Fehlendes Personal in den Krankenhäusern
Mangel an Pflegekräften überhaupt
Altersarmut
Arbeitslosigkeit
Mindestlohn
Hartz IV
Hohe Mieten und kein bezahlbarer Wohnraum
Mangelnde und fehlende Kinderbetreuung
Marode Schulen und Lehrkräftemangel
Kaputte Infrastruktur (fehlende Ärzte, ÖPNV, Einkaufmöglichkeiten, etc.) auf dem Land.
Umweltschutz und Klima
Was dir sonst noch einfällt.

Und du glaubst allen Ernstes, ein einziges dieser Probleme ließe sich dadurch lösen, dass wir die Grenzen dicht machen? *andenkoppklatsch

16.6.18


Meine Meinung.

Die wesentlichen Grundpfeiler unserer Gesellschaft ->


„Die Würde des Menschen ist unantastbar.“

„Die Menschenrechte gelten für alle Menschen dieser Welt.“

„Rechtsicherheit und Gleichheit vor dem Gesetz als wesentlicher Bestandteil unseres Rechtssystems.“

„Die Gemeinschaft sorgt für und schützt ihre schwächsten Mitglieder.“

Da steht nichts von Ausschlussgründen. Keine Ausnahmeregeln bezüglich Geschlecht, Herkunft, Status, Religionszugehörigkeit, Alter, sexuelle Neigung, Meinung, Haltung, Handlung. Nichts, nada, gar nichts schränkt diese Grundsätze ein.

Ja klar, es wird sich im Alltäglichen nicht immer daran gehalten. Natürlich sind wir in vielen Bereichen noch meilenweit von einer hundertprozentigen Umsetzung entfernt. Aber, und dieses ABER ist ein dickes, wir bemühen uns, reflektieren, streiten, decken auf, kritisieren, korrigieren, verändern, drehen an dieser oder jener Schraube. Ein Prozess, der noch nicht abgeschlossen ist. Das bisher Erreichte jedoch gilt es zu schützen und zu verteidigen. Ohne Wenn und Aber.

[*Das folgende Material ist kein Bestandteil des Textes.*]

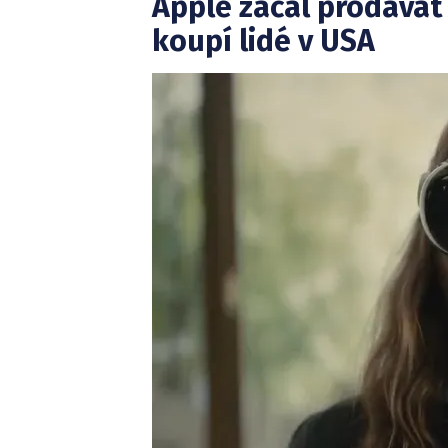
Apple začal prodávat b
koupí lidé v USA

Warum ich mir darüber einen Kopf mache? Meine Erfahrungen lehrten mich, dass ich mich sehr wohl sehr heftig mit einem Menschen über bestimmte politische Haltungen und Blickwinkel streiten kann, wenn, ja wenn ich weiß, dass wir uns über die obigen Grundpfeiler einig sind. Darum geht es gerade jetzt. Dialog und Zusammenarbeit zwischen diesen Menschen. Gemeinsam gegen diejenigen, die diese Grundpfeiler unserer Gesellschaft grundsätzlich in Frage stellen und sie zerschlagen wollen.

Darin, und nur darin liegt unsere Hoffnung.